Language identification
Fast and accurate language identification using fastText
We are excited to announce that we are publishing a fast and accurate tool for text-based language identification. It can recognize more than 170 languages, takes less than 1MB of memory and can classify thousands of documents per second. It is based on fastText library and is released here as open source, free to use by everyone. We are releasing several versions of the model, each optimized for different memory usage, and compared them to the popular tool langid.py.

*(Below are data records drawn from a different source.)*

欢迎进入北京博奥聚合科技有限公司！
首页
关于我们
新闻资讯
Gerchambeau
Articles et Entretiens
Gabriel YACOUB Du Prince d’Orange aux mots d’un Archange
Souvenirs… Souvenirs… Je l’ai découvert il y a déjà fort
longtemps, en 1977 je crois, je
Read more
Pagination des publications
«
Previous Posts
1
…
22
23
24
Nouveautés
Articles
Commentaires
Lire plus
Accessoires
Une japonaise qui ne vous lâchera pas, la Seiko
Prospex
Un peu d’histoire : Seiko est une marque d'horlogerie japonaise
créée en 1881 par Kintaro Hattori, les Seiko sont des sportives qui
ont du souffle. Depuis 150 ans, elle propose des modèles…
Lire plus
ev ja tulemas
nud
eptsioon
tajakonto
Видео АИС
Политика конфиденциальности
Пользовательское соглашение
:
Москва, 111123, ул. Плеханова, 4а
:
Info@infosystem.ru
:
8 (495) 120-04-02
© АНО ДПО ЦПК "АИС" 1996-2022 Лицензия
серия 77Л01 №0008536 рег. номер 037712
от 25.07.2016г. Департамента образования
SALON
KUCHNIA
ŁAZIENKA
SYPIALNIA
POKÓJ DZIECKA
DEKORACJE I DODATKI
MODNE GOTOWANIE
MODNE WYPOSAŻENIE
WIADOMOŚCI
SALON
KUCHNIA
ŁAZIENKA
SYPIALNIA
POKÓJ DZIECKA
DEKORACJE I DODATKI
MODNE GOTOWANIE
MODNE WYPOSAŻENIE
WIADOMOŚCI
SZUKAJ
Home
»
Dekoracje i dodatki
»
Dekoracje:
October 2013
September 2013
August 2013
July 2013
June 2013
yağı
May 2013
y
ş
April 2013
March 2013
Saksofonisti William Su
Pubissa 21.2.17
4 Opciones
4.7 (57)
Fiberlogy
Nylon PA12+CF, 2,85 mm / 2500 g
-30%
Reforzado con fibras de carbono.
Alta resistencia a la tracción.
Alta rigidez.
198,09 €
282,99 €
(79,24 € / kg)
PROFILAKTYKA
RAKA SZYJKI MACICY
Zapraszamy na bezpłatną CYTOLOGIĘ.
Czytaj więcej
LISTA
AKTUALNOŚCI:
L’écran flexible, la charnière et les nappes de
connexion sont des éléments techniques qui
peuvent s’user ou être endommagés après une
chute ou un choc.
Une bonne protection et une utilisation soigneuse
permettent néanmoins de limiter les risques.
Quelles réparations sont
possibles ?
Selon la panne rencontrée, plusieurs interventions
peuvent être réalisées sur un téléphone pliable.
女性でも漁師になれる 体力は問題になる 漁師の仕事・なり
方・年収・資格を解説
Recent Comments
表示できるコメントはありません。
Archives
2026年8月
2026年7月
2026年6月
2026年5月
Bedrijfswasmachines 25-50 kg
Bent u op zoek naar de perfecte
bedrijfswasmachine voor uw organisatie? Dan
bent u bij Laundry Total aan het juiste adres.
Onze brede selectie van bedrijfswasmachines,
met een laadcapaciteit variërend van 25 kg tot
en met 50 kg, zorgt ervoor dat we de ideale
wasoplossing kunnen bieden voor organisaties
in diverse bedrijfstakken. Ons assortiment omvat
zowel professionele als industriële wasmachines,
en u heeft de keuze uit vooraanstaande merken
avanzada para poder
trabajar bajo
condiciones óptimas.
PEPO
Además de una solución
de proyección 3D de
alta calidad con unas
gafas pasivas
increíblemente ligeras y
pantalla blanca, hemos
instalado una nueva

Our tool uses various features offered by the fastText library, such as subwords or model compression. In the remainder of this blogpost, we will explain how these work, and how to use them to build a fast and small language detector.

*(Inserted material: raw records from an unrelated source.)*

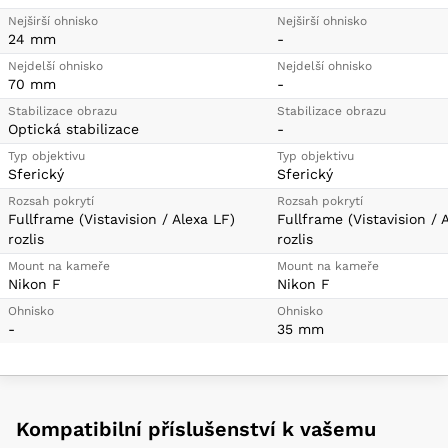
Nejširší ohnisko
Nejširší ohnisko
24 mm
-
Nejdelší ohnisko
Nejdelší ohnisko
70 mm
-
Stabilizace obrazu
Stabilizace obrazu
Optická stabilizace
-
Typ objektivu
Typ objektivu
Sferický
Sferický
Rozsah pokrytí
Rozsah pokrytí
Fullframe (Vistavision / Alexa LF)
Fullframe (Vistavision / 
rozlis
rozlis
Mount na kameře
Mount na kameře
Nikon F
Nikon F
Ohnisko
Ohnisko
-
35 mm
Kompatibilní příslušenství k vašemu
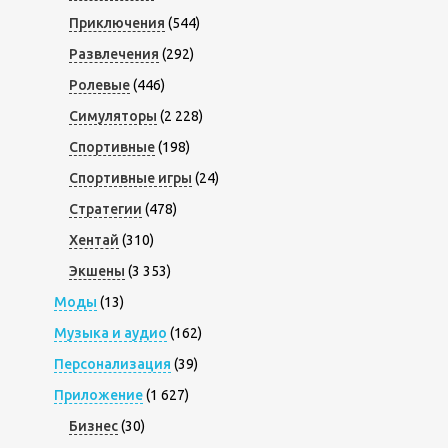
Приключения
(544)
Развлечения
(292)
Ролевые
(446)
Симуляторы
(2 228)
Спортивные
(198)
Спортивные игры
(24)
Стратегии
(478)
Хентай
(310)
Экшены
(3 353)
Моды
(13)
Музыка и аудио
(162)
Персонализация
(39)
Приложение
(1 627)
Бизнес
(30)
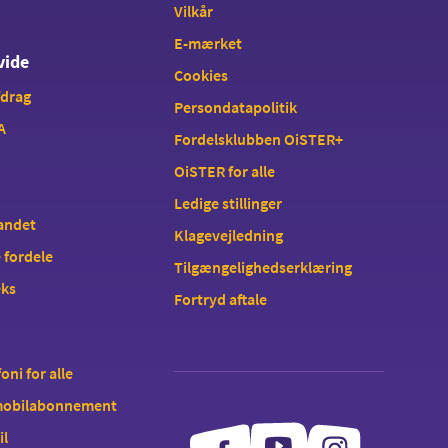
Vilkår
E-mærket
vide
Cookies
fdrag
Persondatapolitik
A
Fordelsklubben OiSTER+
OiSTER for alle
Ledige stillinger
landet
Klagevejledning
 fordele
Tilgængelighedserklæring
eks
Fortryd aftale
oni for alle
 mobilabonnement
il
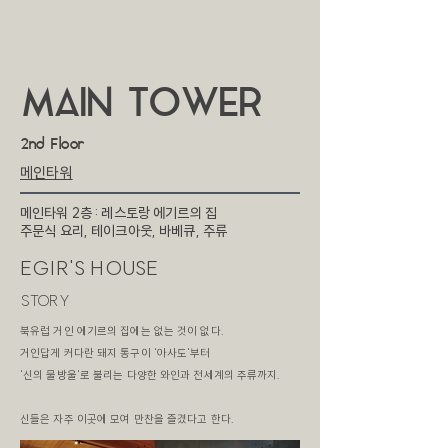
MAIN TOWER
2nd Floor
​메인타워
메인타워 2층 : 레스토랑 에기르의 집
주문식 요리, 테이크아웃, 바베큐, 주류
EGIR'S HOUSE
STORY
북유럽 거인 에기르의 집에는 없는 것이 없다.
거인답게 커다란 돼지 통구이 '아사도'부터
'신의 물방울'로 불리는 다양한 와인과 전세계의 주류까지.
​신들은 자주 이곳에 모여 만찬을 즐겼다고 한다.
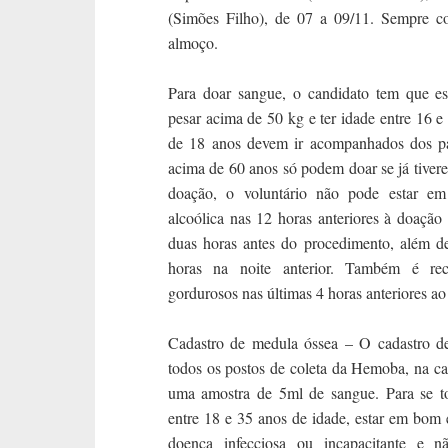
(Simões Filho), de 07 a 09/11. Sempre c
almoço.
Para doar sangue, o candidato tem que e
pesar acima de 50 kg e ter idade entre 16
de 18 anos devem ir acompanhados dos pai
acima de 60 anos só podem doar se já tiver
doação, o voluntário não pode estar em
alcoólica nas 12 horas anteriores à doaçã
duas horas antes do procedimento, além d
horas na noite anterior. Também é rec
gordurosos nas últimas 4 horas anteriores a
Cadastro de medula óssea – O cadastro d
todos os postos de coleta da Hemoba, na cap
uma amostra de 5ml de sangue. Para se to
entre 18 e 35 anos de idade, estar em bom 
doença infecciosa ou incapacitante e n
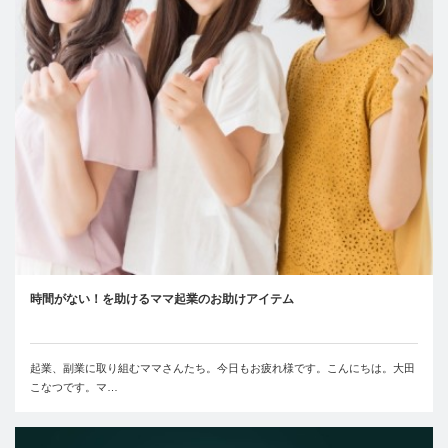
時間がない！を助けるママ起業のお助けアイテム
起業、副業に取り組むママさんたち。今日もお疲れ様です。こんにちは。大田
こなつです。マ…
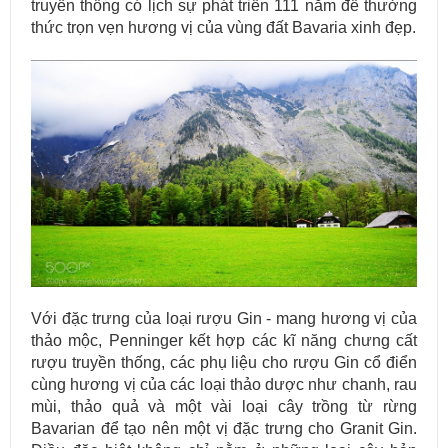
truyền thống có lịch sự phát triển 111 năm để thưởng
thức trọn vẹn hương vị của vùng đất Bavaria xinh đẹp.
Với đặc trưng của loại rượu Gin - mang hương vị của
thảo mộc, Penninger kết hợp các kĩ năng chưng cất
rượu truyền thống, các phụ liệu cho rượu Gin cổ điển
cùng hương vị của các loại thảo dược như chanh, rau
mùi, thảo quả và một vài loại cây trồng từ rừng
Bavarian để tạo nên một vị đặc trưng cho Granit Gin.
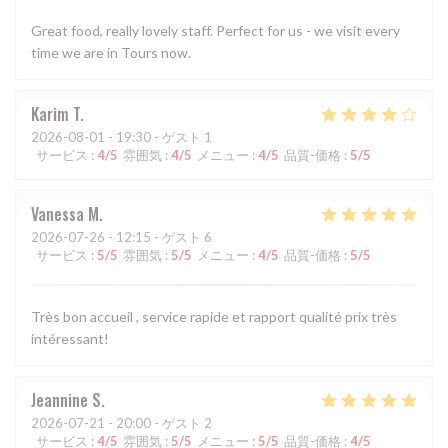
Great food, really lovely staff. Perfect for us - we visit every
time we are in Tours now.
Karim
T
2026-08-01
- 19:30 - ゲスト 1
サービス
:
4
/5
雰囲気
:
4
/5
メニュー
:
4
/5
品質-価格
:
5
/5
Vanessa
M
2026-07-26
- 12:15 - ゲスト 6
サービス
:
5
/5
雰囲気
:
5
/5
メニュー
:
4
/5
品質-価格
:
5
/5
Très bon accueil , service rapide et rapport qualité prix très
intéressant!
Jeannine
S
2026-07-21
- 20:00 - ゲスト 2
サービス
:
4
/5
雰囲気
:
5
/5
メニュー
:
5
/5
品質-価格
:
4
/5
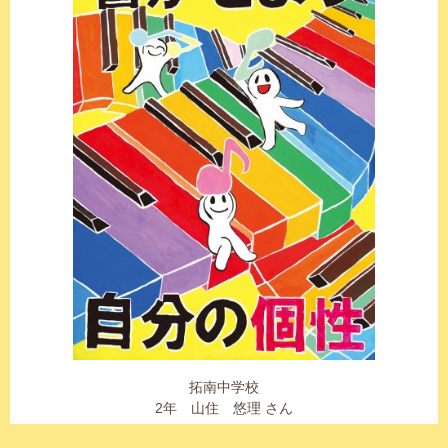
拓南中学校
2年 山住 悠理 さん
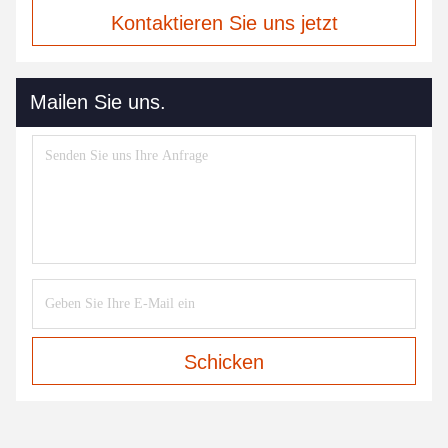
Kontaktieren Sie uns jetzt
Mailen Sie uns.
Schicken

Training your own language detector
Building a fast and small language detector with fastText can be done with a few command lines, as we will show below. First, we need a dataset to train our model. Here, we propose to use sentences from the Tatoeba website, which can be downloaded from https://tatoeba.org/eng/downloads. Note that for the sake of simplicity, we use a small quantity of data for this blogpost . If you want to train a state-of-the-art model comparable with our pre-trained model, you will need to use a larger quantity of data.
Training data
First, let's download the training data:
>> wget http://downloads.tatoeba.org/exports/sentences.tar.bz2
>> bunzip2 sentences.tar.bz2
>> tar xvf sentences.tar
Then, we need to put our training data into fastText format, which is easily done using:
>> awk -F"\t" '{print"__label__"$2" "$3}' < sentences.csv | shuf > all.txt
We can then split our training data into training and validation sets:
>> head -n 10000 all.txt > valid.txt
>> tail -n +10001 all.txt > train.txt
First model
We can now train our first model
>> ./fasttext supervised -input train.txt -output langdetect -dim 16
and test it on the held out data:
>> ./fasttext test langdetect.bin valid.txt
This model should have an accuracy around 96.5%. Let's see if we can do better, by changing the default parameters.
Using subword features
The first way to improve our baseline model is to use subword features, which enhance the classifier by taking into account the structure of words. It uses a simple, yet effective way of incorporating such information: each word is represented by the set of all character ngrams of a given length appearing in that word. As an example, when using subwords of length 3, the word skiing is represented by
{ skiing, ski, kii, iin, ing }
A key advantage of these features is that out-of-vocabulary words, such as misspelled words, can still be represented at test time by their subwords representations. This make text classifiers much more robust, especially for problems with small training sets, or for morphologically rich languages. Users can enable these features by simply specifying the value of the minimum and maximum character ngram size with the command line options -minn and -maxn:
>> ./fasttext supervised -input train.txt -output langdetect -dim 16 -minn 2 -maxn 4
In that case, fastText now uses all the character ngrams of length 2, 3 and 4. The accuracy of the classifier should improve, and be above 98.5%. We can also make the training and testing faster, by using the hierarchical softmax:
>> ./fasttext supervised -input train.txt -output langdetect -dim 16 -minn 2 -maxn 4 -loss hs
Model compression
Finally, we can make the size of the model file much smaller, by using model compression:
>> ./fasttext quantize -input train.txt -output langdetect -qnorm -cutoff 50000 -retrain
After running this command line, you should get a new model, langdetect.ftz, with a file size smaller than 1MB (instead of 350MB for the original model).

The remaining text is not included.